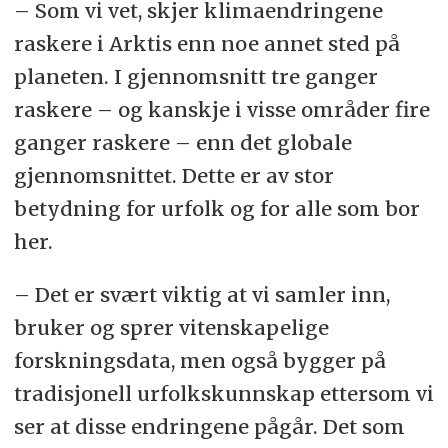
– Som vi vet, skjer klimaendringene
raskere i Arktis enn noe annet sted på
planeten. I gjennomsnitt tre ganger
raskere – og kanskje i visse områder fire
ganger raskere – enn det globale
gjennomsnittet. Dette er av stor
betydning for urfolk og for alle som bor
her.
– Det er svært viktig at vi samler inn,
bruker og sprer vitenskapelige
forskningsdata, men også bygger på
tradisjonell urfolkskunnskap ettersom vi
ser at disse endringene pågår. Det som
--------------------------------
▶ ASSIGNMENT: Verbatim reproduction of every entry is needed, with the images left out.

▶ ANSWER TO THIS EXERCISE:
– Som vi vet, skjer klimaendringene
raskere i Arktis enn noe annet sted på
planeten. I gjennomsnitt tre ganger
raskere – og kanskje i visse områder fire
ganger raskere – enn det globale
gjennomsnittet. Dette er av stor
betydning for urfolk og for alle som bor
her.
– Det er svært viktig at vi samler inn,
bruker og sprer vitenskapelige
forskningsdata, men også bygger på
tradisjonell urfolkskunnskap ettersom vi
ser at disse endringene pågår. Det som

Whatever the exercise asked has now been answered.